Dolorido, se puso en pie y, esquivando las piedras que obstaculizaban el camino, se dirigió al lugar de donde procedía la llamada de auxilio. En la entrada del corredor, Juan yacía de costado, rodeado de cascotes de roca y con la espalda llena de quemaduras. Un muro de piedra medio derribado se erguía ante Manuel. Éste apretó los dientes y cerró los puños disimulando su rabia.
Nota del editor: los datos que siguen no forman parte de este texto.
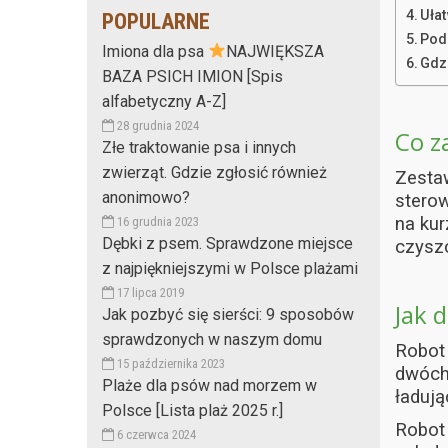
Uła
POPULARNE
Pod
Imiona dla psa
NAJWIĘKSZA
Gdz
BAZA PSICH IMION [Spis
alfabetyczny A-Z]
28 grudnia 2024
Co z
Złe traktowanie psa i innych
zwierząt. Gdzie zgłosić również
Zestaw
anonimowo?
sterow
na kur
16 grudnia 2023
Dębki z psem. Sprawdzone miejsce
czyszc
z najpiękniejszymi w Polsce plażami
17 lipca 2019
Jak d
Jak pozbyć się sierści: 9 sposobów
sprawdzonych w naszym domu
Robot 
15 października 2023
dwóch 
Plaże dla psów nad morzem w
ładuj
Polsce [Lista plaż 2025 r.]
Robot 
6 czerwca 2024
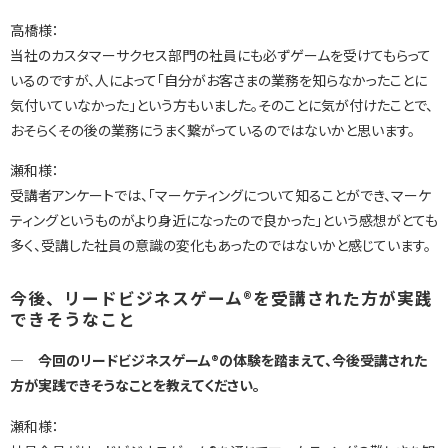
高橋様：
当社のカスタマーサクセス部門の社員にも必ずゲームを受けてもらって
いるのですが、人によって「自分がお客さまの業務を知らなかったことに
気付いていなかった」という方もいました。そのことに気が付けたことで、
おそらくその後の業務にうまく繋がっているのではないかと思います。
瀬和様：
受講者アンケートでは、「マーケティングについて知ることができ、マーケ
ティングというものがより身近になったので良かった」という感想がとても
多く、受講した社員の意識の変化もあったのではないかと感じています。
今後、リードビジネスゲーム®を受講された方が実践
できそうなこと
― 今回のリードビジネスゲーム®の体験を踏まえて、今後受講された
方が実践できそうなことを教えてください。
瀬和様：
—Ya estoy aquí, Juan. No te preocupes, saldremos de ésta —quiso animarlo mientras se acercaba a su compañero.
Cuando Manuel acarició el rostro de Juan se encontró con una piel resquebrajada por las ampollas. Una sustancia viscosa tiznó su mano como un reguero de sombra. Estaba caliente. Sin duda era un vómito de sangre.
—Mis piernas. Estoy atrapado. —La voz de Juan surgía entrecortada de su pecho—. Manuel, por favor… no quiero morir… Agnés, mis niños…
Juan emitía fragmentos de dolorosas oraciones mientras Manuel le acariciaba la nuca también ensangrentada y llena de polvo. Mientras, la montaña no cesaba de crujir, como si quisiera acompañarlos en sus lamentos.
Manuel intentó calmarlo:
—Pronto vendrán a sacarnos de aquí. Creo que la galería principal ha aguantado y…
Se hizo el silencio.
—¿Qué más?, ¿qué pasa?, ¿por qué no dices nada? —El terror se apoderó del ánimo de Juan.
—¡Ssst! Oigo voces. ¡Aquí, aquí! —gritó Manuel mientras se erguía—. Deben de estar avanzando entre los cascotes. ¿Te lo dije o no te lo dije? ¡Compañeros, aquí! —Su eco se esparció por la galería principal.
Pero entonces un nuevo temblor surgió de las entrañas del macizo, contundente y devastador. Las rocas se deslizaron rápidamente hacia donde se hallaban los dos mineros: los frentes que había a su alrededor se estaban desmoronando. Manuel se agachó hacia Juan y le tiró con fuerza de los brazos en un último intento desesperado por sacarlo de allí. Sin embargo, el cuerpo de su amigo quedó enterrado por completo.
Lleno de cólera, Manuel se levantó y trató de escapar. Un fuerte golpe en su espalda lo hizo caer de nuevo al suelo. Al quitarse de encima la roca que lo había derribado e intentar ponerse en pie descubrió que todo era inútil. Frente a él, una inmensa polvareda le reveló que también se estaban derrumbando el techo y las paredes de la galería principal. A la luz amarillenta de la última lámpara todavía centelleante, vio que las piedras habían cerrado el túnel, su única salida.
Y al instante un horrible y pesado velo negro lo cubrió todo.